In der letzten Woche haben wir uns mit dem Bürgerhaushalt beschäftigt. In einer echten Gütersloher "Elefantenrunde" der Ratsfraktionen (alle sieben Fraktionen waren da: SPD, CDU, Grüne, FDP, BfGT, UWG, Die Linke) stand die Frage auf dem politischen Speisezettel, was eigentlich unter dem Strich des Bürgerhaushaltes steht. Die jeweiligen Antworten darauf finden sich im vorausgehenden Blogeintrag - und natürlich auch auf der Seite der Bürgerinitiative "Demokratie wagen".

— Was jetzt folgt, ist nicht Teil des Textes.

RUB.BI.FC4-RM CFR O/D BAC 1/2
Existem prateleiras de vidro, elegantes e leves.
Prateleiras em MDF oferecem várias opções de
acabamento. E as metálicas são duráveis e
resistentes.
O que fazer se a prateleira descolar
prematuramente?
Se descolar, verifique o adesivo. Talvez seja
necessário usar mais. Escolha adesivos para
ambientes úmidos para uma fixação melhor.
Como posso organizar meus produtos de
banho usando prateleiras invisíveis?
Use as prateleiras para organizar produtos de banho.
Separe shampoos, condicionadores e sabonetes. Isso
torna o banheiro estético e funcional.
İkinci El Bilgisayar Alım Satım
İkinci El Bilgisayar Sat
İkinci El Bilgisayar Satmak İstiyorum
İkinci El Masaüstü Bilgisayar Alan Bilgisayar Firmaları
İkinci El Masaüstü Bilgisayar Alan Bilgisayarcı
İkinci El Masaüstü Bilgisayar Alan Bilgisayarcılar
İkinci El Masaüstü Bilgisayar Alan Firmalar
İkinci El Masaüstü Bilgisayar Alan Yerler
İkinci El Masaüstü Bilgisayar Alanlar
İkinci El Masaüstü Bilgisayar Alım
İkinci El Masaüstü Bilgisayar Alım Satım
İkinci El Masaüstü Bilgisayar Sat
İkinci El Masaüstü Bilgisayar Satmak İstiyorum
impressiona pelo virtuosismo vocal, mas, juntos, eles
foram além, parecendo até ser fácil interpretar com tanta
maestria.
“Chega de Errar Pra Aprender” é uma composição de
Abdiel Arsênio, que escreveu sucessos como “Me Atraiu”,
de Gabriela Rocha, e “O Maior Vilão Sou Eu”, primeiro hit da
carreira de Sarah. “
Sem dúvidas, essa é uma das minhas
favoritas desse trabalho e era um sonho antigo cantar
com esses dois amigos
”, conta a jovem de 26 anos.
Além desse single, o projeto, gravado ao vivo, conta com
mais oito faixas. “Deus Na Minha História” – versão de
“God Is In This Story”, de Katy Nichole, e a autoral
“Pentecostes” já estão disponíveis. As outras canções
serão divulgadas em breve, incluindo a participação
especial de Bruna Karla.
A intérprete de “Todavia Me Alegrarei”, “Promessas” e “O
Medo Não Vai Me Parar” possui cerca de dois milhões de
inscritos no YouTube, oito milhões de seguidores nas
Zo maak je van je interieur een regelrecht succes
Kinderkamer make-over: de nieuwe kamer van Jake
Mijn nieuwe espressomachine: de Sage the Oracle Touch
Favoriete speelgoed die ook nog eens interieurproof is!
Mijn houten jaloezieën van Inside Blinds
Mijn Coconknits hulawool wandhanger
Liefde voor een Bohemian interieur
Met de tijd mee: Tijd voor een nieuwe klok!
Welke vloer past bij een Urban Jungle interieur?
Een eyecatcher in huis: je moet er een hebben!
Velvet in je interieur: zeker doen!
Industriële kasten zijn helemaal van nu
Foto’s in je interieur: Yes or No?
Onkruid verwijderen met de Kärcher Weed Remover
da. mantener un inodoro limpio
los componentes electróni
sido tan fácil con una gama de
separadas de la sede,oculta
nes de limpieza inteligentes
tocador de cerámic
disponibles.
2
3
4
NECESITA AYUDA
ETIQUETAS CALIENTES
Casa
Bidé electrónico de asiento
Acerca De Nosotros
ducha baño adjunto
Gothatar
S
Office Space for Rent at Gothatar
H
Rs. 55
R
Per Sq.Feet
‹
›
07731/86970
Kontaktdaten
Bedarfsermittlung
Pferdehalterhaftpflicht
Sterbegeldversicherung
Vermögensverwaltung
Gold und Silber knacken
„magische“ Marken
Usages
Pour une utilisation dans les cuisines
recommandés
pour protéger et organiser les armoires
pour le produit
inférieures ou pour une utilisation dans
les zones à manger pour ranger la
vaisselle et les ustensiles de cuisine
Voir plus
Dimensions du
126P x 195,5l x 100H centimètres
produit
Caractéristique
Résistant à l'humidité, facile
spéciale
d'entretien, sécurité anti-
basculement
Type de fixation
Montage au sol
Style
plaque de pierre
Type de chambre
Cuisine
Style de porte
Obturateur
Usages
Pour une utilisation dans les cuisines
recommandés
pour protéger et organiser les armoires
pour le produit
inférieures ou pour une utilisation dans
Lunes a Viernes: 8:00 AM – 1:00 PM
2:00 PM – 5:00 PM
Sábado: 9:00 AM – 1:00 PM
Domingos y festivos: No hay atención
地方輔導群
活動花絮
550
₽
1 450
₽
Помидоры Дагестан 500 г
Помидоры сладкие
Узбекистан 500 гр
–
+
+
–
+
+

Aber: Spannend wurde es nochmal am Ende der Veranstaltung. Da habe ich nämlich die Frage gestellt, was eigentlich an Bürgerbeteiligung vorgesehen ist, wenn der Bürgerhaushalt keine (!) zweite Chance bekommt, sondern aufgrund der "Mängel" wie etwa die Anonymität der Nutzer von den Kommunalpolitikern eingedampft wird.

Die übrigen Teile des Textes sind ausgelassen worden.